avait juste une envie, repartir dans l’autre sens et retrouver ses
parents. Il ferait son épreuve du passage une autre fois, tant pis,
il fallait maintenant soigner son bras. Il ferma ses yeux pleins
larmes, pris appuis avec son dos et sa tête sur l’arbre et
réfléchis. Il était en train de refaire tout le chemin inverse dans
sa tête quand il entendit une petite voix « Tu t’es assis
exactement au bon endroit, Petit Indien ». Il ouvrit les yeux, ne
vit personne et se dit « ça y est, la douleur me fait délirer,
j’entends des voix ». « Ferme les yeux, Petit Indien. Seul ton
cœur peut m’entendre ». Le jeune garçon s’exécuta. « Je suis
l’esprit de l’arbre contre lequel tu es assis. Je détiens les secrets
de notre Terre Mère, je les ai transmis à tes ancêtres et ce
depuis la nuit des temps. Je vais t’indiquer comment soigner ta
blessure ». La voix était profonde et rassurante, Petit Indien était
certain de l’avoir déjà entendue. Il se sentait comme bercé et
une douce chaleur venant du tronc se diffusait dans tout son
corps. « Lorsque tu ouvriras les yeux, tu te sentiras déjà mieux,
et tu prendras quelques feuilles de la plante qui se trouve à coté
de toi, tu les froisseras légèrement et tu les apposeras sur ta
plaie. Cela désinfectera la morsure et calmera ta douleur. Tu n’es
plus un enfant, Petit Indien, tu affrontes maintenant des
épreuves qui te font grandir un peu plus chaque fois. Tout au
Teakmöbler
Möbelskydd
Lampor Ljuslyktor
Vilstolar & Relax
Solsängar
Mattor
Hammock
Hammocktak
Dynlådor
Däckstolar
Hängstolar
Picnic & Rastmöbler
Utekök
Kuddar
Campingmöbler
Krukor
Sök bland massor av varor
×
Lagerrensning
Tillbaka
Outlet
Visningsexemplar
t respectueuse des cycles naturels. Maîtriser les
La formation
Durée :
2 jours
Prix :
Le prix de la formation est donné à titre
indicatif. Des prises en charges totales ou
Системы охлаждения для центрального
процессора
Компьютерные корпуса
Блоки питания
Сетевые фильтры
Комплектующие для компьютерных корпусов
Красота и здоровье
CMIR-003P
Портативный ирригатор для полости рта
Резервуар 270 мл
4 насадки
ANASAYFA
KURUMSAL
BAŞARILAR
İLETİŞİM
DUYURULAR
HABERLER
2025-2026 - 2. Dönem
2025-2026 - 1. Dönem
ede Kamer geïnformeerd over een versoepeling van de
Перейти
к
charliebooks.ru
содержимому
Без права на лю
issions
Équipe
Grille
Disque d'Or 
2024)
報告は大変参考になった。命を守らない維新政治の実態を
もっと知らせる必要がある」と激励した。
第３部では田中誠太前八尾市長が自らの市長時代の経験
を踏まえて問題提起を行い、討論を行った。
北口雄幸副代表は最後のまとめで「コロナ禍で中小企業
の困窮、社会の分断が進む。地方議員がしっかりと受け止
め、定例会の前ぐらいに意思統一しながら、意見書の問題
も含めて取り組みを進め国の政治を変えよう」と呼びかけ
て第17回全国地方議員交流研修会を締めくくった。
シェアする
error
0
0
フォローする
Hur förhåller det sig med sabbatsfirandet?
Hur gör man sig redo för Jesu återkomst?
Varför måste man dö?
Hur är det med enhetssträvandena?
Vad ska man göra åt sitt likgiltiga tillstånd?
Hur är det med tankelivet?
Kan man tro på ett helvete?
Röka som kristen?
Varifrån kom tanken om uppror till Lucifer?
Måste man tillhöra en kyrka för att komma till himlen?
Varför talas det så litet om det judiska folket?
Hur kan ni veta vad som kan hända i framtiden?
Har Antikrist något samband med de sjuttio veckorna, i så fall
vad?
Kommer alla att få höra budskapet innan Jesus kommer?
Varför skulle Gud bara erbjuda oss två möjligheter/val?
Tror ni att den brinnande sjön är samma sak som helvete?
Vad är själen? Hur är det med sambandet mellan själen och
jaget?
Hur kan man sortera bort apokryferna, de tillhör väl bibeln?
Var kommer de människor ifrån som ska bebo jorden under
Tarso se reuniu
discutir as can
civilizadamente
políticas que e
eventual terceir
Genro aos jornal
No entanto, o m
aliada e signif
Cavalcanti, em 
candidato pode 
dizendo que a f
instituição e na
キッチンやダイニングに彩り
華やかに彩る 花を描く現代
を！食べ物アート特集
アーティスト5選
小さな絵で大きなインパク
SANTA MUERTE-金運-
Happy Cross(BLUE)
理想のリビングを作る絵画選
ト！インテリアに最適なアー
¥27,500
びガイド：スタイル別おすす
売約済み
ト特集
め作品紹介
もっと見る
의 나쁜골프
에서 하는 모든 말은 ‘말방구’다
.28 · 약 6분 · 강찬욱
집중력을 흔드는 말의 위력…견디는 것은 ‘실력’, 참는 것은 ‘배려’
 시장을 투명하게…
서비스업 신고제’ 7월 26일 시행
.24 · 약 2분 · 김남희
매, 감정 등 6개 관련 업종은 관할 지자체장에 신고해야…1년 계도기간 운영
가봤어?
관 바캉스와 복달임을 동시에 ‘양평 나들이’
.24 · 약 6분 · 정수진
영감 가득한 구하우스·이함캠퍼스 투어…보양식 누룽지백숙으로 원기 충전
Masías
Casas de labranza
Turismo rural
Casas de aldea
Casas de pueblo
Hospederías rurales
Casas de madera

□ □ □ □ □

§ AIM OF THE EXERCISE:
Your task is to retype the complete material exactly as it was given.

§ EXERCISE SOLUTION:
avait juste une envie, repartir dans l’autre sens et retrouver ses
parents. Il ferait son épreuve du passage une autre fois, tant pis,
il fallait maintenant soigner son bras. Il ferma ses yeux pleins
larmes, pris appuis avec son dos et sa tête sur l’arbre et
réfléchis. Il était en train de refaire tout le chemin inverse dans
sa tête quand il entendit une petite voix « Tu t’es assis
exactement au bon endroit, Petit Indien ». Il ouvrit les yeux, ne
vit personne et se dit « ça y est, la douleur me fait délirer,
j’entends des voix ». « Ferme les yeux, Petit Indien. Seul ton
cœur peut m’entendre ». Le jeune garçon s’exécuta. « Je suis
l’esprit de l’arbre contre lequel tu es assis. Je détiens les secrets
de notre Terre Mère, je les ai transmis à tes ancêtres et ce
depuis la nuit des temps. Je vais t’indiquer comment soigner ta
blessure ». La voix était profonde et rassurante, Petit Indien était
certain de l’avoir déjà entendue. Il se sentait comme bercé et
une douce chaleur venant du tronc se diffusait dans tout son
corps. « Lorsque tu ouvriras les yeux, tu te sentiras déjà mieux,
et tu prendras quelques feuilles de la plante qui se trouve à coté
de toi, tu les froisseras légèrement et tu les apposeras sur ta
plaie. Cela désinfectera la morsure et calmera ta douleur. Tu n’es
plus un enfant, Petit Indien, tu affrontes maintenant des
épreuves qui te font grandir un peu plus chaque fois. Tout au
Teakmöbler
Möbelskydd
Lampor Ljuslyktor
Vilstolar & Relax
Solsängar
Mattor
Hammock
Hammocktak
Dynlådor
Däckstolar
Hängstolar
Picnic & Rastmöbler
Utekök
Kuddar
Campingmöbler
Krukor
Sök bland massor av varor
×
Lagerrensning
Tillbaka
Outlet
Visningsexemplar
t respectueuse des cycles naturels. Maîtriser les
La formation
Durée :
2 jours
Prix :
Le prix de la formation est donné à titre
indicatif. Des prises en charges totales ou
Системы охлаждения для центрального
процессора
Компьютерные корпуса
Блоки питания
Сетевые фильтры
Комплектующие для компьютерных корпусов
Красота и здоровье
CMIR-003P
Портативный ирригатор для полости рта
Резервуар 270 мл
4 насадки
ANASAYFA
KURUMSAL
BAŞARILAR
İLETİŞİM
DUYURULAR
HABERLER
2025-2026 - 2. Dönem
2025-2026 - 1. Dönem
ede Kamer geïnformeerd over een versoepeling van de
Перейти
к
charliebooks.ru
содержимому
Без права на лю
issions
Équipe
Grille
Disque d'Or 
2024)
報告は大変参考になった。命を守らない維新政治の実態を
もっと知らせる必要がある」と激励した。
第３部では田中誠太前八尾市長が自らの市長時代の経験
を踏まえて問題提起を行い、討論を行った。
北口雄幸副代表は最後のまとめで「コロナ禍で中小企業
の困窮、社会の分断が進む。地方議員がしっかりと受け止
め、定例会の前ぐらいに意思統一しながら、意見書の問題
も含めて取り組みを進め国の政治を変えよう」と呼びかけ
て第17回全国地方議員交流研修会を締めくくった。
シェアする
error
0
0
フォローする
Hur förhåller det sig med sabbatsfirandet?
Hur gör man sig redo för Jesu återkomst?
Varför måste man dö?
Hur är det med enhetssträvandena?
Vad ska man göra åt sitt likgiltiga tillstånd?
Hur är det med tankelivet?
Kan man tro på ett helvete?
Röka som kristen?
Varifrån kom tanken om uppror till Lucifer?
Måste man tillhöra en kyrka för att komma till himlen?
Varför talas det så litet om det judiska folket?
Hur kan ni veta vad som kan hända i framtiden?
Har Antikrist något samband med de sjuttio veckorna, i så fall
vad?
Kommer alla att få höra budskapet innan Jesus kommer?
Varför skulle Gud bara erbjuda oss två möjligheter/val?
Tror ni att den brinnande sjön är samma sak som helvete?
Vad är själen? Hur är det med sambandet mellan själen och
jaget?
Hur kan man sortera bort apokryferna, de tillhör väl bibeln?
Var kommer de människor ifrån som ska bebo jorden under
Tarso se reuniu
discutir as can
civilizadamente
políticas que e
eventual terceir
Genro aos jornal
No entanto, o m
aliada e signif
Cavalcanti, em 
candidato pode 
dizendo que a f
instituição e na
キッチンやダイニングに彩り
華やかに彩る 花を描く現代
を！食べ物アート特集
アーティスト5選
小さな絵で大きなインパク
SANTA MUERTE-金運-
Happy Cross(BLUE)
理想のリビングを作る絵画選
ト！インテリアに最適なアー
¥27,500
びガイド：スタイル別おすす
売約済み
ト特集
め作品紹介
もっと見る
의 나쁜골프
에서 하는 모든 말은 ‘말방구’다
.28 · 약 6분 · 강찬욱
집중력을 흔드는 말의 위력…견디는 것은 ‘실력’, 참는 것은 ‘배려’
 시장을 투명하게…
서비스업 신고제’ 7월 26일 시행
.24 · 약 2분 · 김남희
매, 감정 등 6개 관련 업종은 관할 지자체장에 신고해야…1년 계도기간 운영
가봤어?
관 바캉스와 복달임을 동시에 ‘양평 나들이’
.24 · 약 6분 · 정수진
영감 가득한 구하우스·이함캠퍼스 투어…보양식 누룽지백숙으로 원기 충전
Masías
Casas de labranza
Turismo rural
Casas de aldea
Casas de pueblo
Hospederías rurales
Casas de madera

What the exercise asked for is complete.